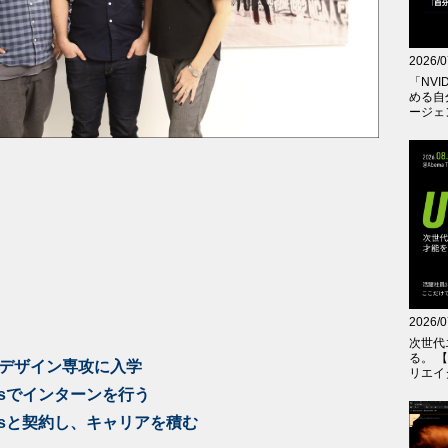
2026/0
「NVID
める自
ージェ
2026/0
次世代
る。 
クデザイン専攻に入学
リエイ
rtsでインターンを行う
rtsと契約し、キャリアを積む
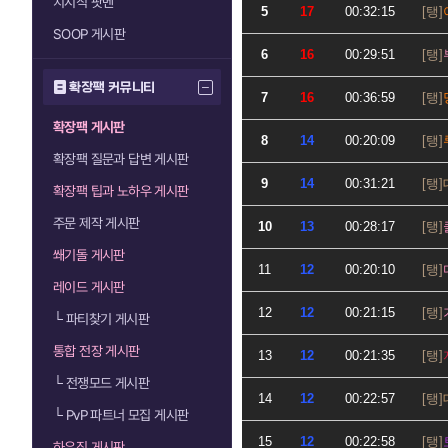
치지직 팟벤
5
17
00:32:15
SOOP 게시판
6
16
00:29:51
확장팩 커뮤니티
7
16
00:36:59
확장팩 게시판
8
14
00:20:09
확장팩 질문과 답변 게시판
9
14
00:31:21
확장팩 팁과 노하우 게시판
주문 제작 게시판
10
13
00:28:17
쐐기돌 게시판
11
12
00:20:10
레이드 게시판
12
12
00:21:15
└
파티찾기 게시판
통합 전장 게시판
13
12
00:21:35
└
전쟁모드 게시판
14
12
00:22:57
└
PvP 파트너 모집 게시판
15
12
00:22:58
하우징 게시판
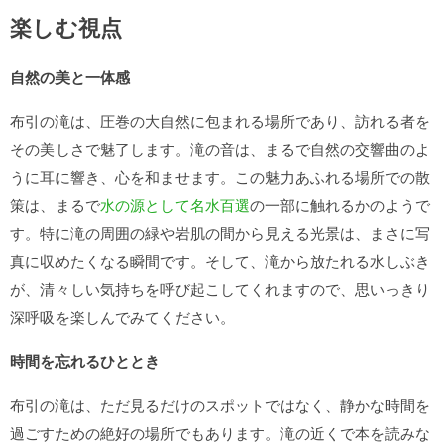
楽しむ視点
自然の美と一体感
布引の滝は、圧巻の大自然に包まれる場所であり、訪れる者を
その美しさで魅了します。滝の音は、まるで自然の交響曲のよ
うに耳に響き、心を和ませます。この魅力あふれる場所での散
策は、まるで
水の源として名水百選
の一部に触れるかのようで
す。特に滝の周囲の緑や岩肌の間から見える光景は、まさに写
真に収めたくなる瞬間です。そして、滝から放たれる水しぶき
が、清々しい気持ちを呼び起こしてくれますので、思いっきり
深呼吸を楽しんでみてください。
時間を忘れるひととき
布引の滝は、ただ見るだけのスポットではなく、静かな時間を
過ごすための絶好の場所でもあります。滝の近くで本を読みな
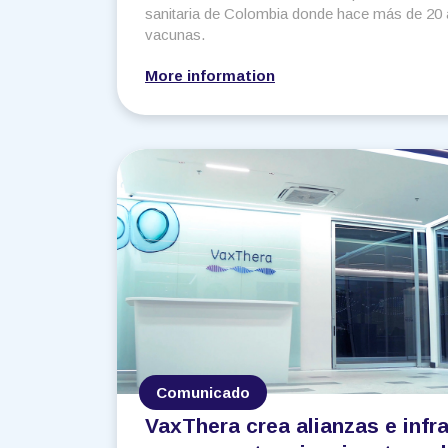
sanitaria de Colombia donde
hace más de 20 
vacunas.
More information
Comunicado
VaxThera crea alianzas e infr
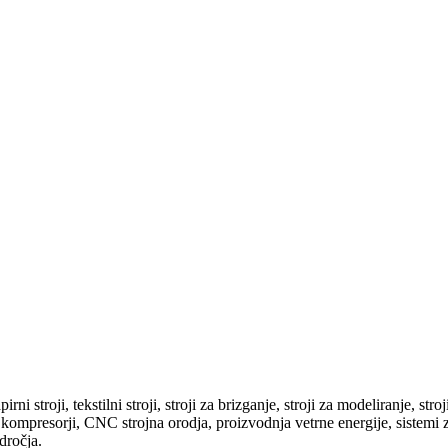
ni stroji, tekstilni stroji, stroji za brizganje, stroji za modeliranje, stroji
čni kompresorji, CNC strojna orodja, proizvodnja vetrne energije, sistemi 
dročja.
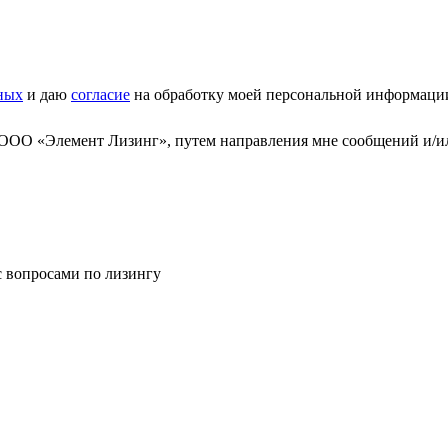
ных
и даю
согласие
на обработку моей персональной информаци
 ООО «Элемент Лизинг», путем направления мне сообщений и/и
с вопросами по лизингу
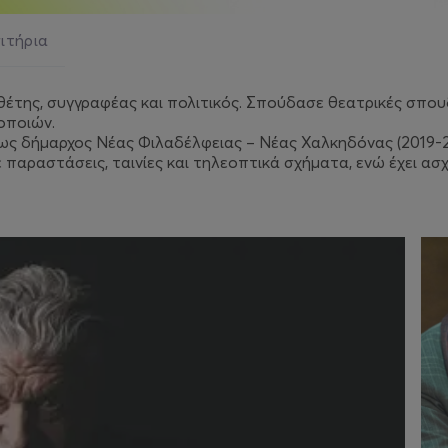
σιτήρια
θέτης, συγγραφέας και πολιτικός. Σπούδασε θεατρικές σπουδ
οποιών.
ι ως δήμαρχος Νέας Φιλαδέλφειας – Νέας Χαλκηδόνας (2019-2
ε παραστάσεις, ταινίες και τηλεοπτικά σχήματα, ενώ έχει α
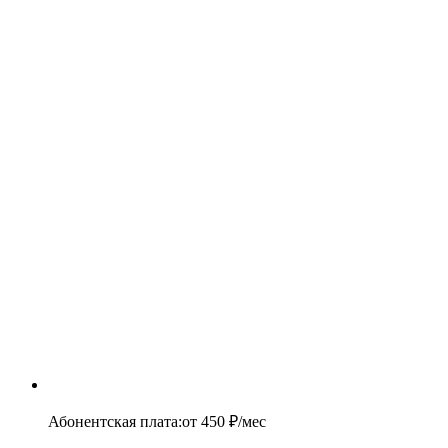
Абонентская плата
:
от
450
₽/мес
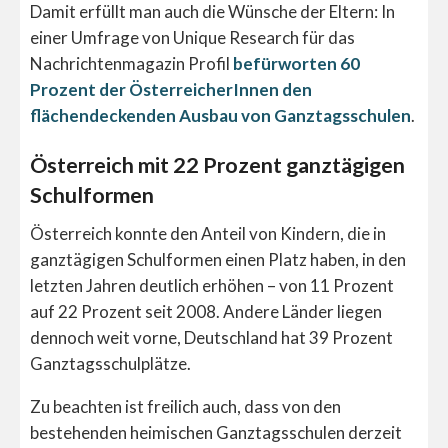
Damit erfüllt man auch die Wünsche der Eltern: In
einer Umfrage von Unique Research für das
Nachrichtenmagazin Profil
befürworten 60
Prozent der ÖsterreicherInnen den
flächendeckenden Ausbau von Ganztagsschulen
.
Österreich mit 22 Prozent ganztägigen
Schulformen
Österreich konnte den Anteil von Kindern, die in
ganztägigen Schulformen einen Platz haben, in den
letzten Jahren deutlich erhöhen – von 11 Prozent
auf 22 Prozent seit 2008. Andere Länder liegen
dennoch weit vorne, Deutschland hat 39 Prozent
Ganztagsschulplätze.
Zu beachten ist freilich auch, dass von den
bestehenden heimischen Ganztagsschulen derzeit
★ ★ ★ ★ ★
Any picture found in the records stays out, while everything else is copied exactly.

* Worked solution:
2026/0
「NVID
める自
ージェ
2026/0
次世代
る。 
クデザイン専攻に入学
リエイ
rtsでインターンを行う
rtsと契約し、キャリアを積む
치지직 팟벤
5
17
00:32:15
SOOP 게시판
6
16
00:29:51
확장팩 커뮤니티
7
16
00:36:59
확장팩 게시판
8
14
00:20:09
확장팩 질문과 답변 게시판
9
14
00:31:21
확장팩 팁과 노하우 게시판
주문 제작 게시판
10
13
00:28:17
쐐기돌 게시판
11
12
00:20:10
레이드 게시판
12
12
00:21:15
└
파티찾기 게시판
통합 전장 게시판
13
12
00:21:35
└
전쟁모드 게시판
14
12
00:22:57
└
PvP 파트너 모집 게시판
15
12
00:22:58
하우징 게시판
楽しむ視点
自然の美と一体感
布引の滝は、圧巻の大自然に包まれる場所であり、訪れる者を
その美しさで魅了します。滝の音は、まるで自然の交響曲のよ
うに耳に響き、心を和ませます。この魅力あふれる場所での散
策は、まるで
水の源として名水百選
の一部に触れるかのようで
す。特に滝の周囲の緑や岩肌の間から見える光景は、まさに写
真に収めたくなる瞬間です。そして、滝から放たれる水しぶき
が、清々しい気持ちを呼び起こしてくれますので、思いっきり
深呼吸を楽しんでみてください。
時間を忘れるひととき
布引の滝は、ただ見るだけのスポットではなく、静かな時間を
過ごすための絶好の場所でもあります。滝の近くで本を読みな
sanitaria de Colombia donde
hace más de 20 
vacunas.
More information
Comunicado
VaxThera crea alianzas e infr
ni stroji, tekstilni stroji, stroji za brizganje, stroji za modeliranje, stroji
čni kompresorji, CNC strojna orodja, proizvodnja vetrne energije, sistemi 
dročja.
ных
и даю
согласие
на обработку моей персональной информаци
 ООО «Элемент Лизинг», путем направления мне сообщений и/и
с вопросами по лизингу
σιτήρια
θέτης, συγγραφέας και πολιτικός. Σπούδασε θεατρικές σπουδ
οποιών.
ι ως δήμαρχος Νέας Φιλαδέλφειας – Νέας Χαλκηδόνας (2019-2
ε παραστάσεις, ταινίες και τηλεοπτικά σχήματα, ενώ έχει α
Абонентская плата
:
от
450
₽/мес
Damit erfüllt man auch die Wünsche der Eltern: In
einer Umfrage von Unique Research für das
Nachrichtenmagazin Profil
befürworten 60
Prozent der ÖsterreicherInnen den
flächendeckenden Ausbau von Ganztagsschulen
.
Österreich mit 22 Prozent ganztägigen
Schulformen
Österreich konnte den Anteil von Kindern, die in
ganztägigen Schulformen einen Platz haben, in den
letzten Jahren deutlich erhöhen – von 11 Prozent
auf 22 Prozent seit 2008. Andere Länder liegen
dennoch weit vorne, Deutschland hat 39 Prozent
Ganztagsschulplätze.
Zu beachten ist freilich auch, dass von den
bestehenden heimischen Ganztagsschulen derzeit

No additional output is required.